▶ [Goal of the exercise]
Copy out the data word for word. The images are not part of the copy.

Top of Recorded information

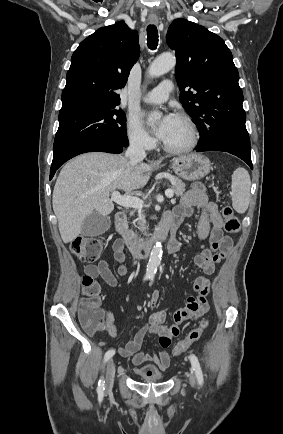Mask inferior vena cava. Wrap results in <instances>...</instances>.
<instances>
[{
    "mask_svg": "<svg viewBox=\"0 0 283 434\" xmlns=\"http://www.w3.org/2000/svg\"><path fill=\"white\" fill-rule=\"evenodd\" d=\"M125 156L132 162V163H139L141 162L145 157V149L143 147V144L140 141H132L125 153Z\"/></svg>",
    "mask_w": 283,
    "mask_h": 434,
    "instance_id": "inferior-vena-cava-1",
    "label": "inferior vena cava"
}]
</instances>
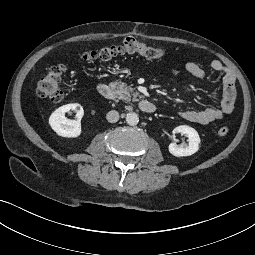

Bottom of Recorded information

▶ [Answer for the task]
Mask inferior vena cava. Wrap results in <instances>...</instances>.
<instances>
[{
    "mask_svg": "<svg viewBox=\"0 0 283 434\" xmlns=\"http://www.w3.org/2000/svg\"><path fill=\"white\" fill-rule=\"evenodd\" d=\"M125 156L132 162V163H139L141 162L145 157V149L143 147V144L140 141H132L125 153Z\"/></svg>",
    "mask_w": 283,
    "mask_h": 434,
    "instance_id": "inferior-vena-cava-1",
    "label": "inferior vena cava"
}]
</instances>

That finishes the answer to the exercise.